Assuming revenue streams for new clean generation contracted under corporate PPAs enabled by the proposed amendments can be made sufficiently certain to satisfy investors, project developers will still need to be comfortable with their ability to comply with land-use restrictions under the Planning Act (Ontario) (the legislative override of which for renewable energy projects was repealed in 2018) as well as the environmental permitting requirements of O. Reg. 359/09 Renewable Energy Approvals (the REA Regulation), which have been largely unused for utility-scale renewables developments in Ontario since the Green Energy Repeal Act, 2018 (Ontario).

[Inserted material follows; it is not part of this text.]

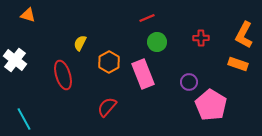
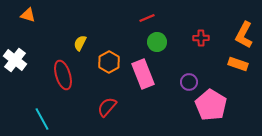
cyan line: moved 18 px right
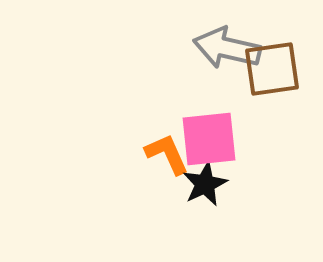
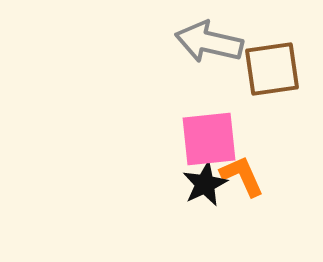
gray arrow: moved 18 px left, 6 px up
orange L-shape: moved 75 px right, 22 px down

Notably, the REA Regulation now requires any renewable energy project seeking a renewable energy approval to demonstrate the “need” for the electricity it would be delivering. Although Ontario is now procuring new electricity resources for a general forecasted need for energy and capacity resources in the coming years, the question of how “need” for delivered electricity in the context of corporate PPAs financed by savings of GA fees will be perceived or determined remains a significant unknown.

Uncertainty regarding availability of benefit stacking

Although the opening of opportunities for corporate PPAs based on the proposed amendments is a welcome development in the Ontario energy transition sector, this opportunity must be analyzed in the context of the myriad of other support mechanisms for clean generation resources that are being developed and implemented at both the federal and provincial levels of government.

To enhance viability of such projects, developers may wish to contract for or pursue additional value streams from their facilities with the IESO (e.g., via capacity auctions or resource adequacy procurements) or to obtain benefits and financing through other government agencies and programs. The extent to which projects subject to corporate PPAs operating under the proposed amendments could be restricted from accessing such other value streams will be a material focus for stakeholders (and their financiers) in these projects.

Conclusion

If adopted, the proposed amendments to the GA Regulation will take effect May 1, 2024 (which aligns with the start of a base period) and enable Class A customers to reduce their GA fees beginning at the start of the adjustment period beginning on July 1, 2025.

Although the proposal to enable corporate PPAs is a welcome development for Ontario, significant further details are needed to assess its potential. We strongly encourage our clients and other interested stakeholders to submit comments on the proposal to the Ontario government to help ensure that the various structural challenges (such as those discussed above) can be addressed in a manner that will support investment certainty and reasonably balance the benefits and costs of these arrangements among project developers, Class A customers and other Ontario ratepayers more broadly.

The consultation regarding the proposed amendments to the GA Regulation will remain open for comments until December 17, 2023.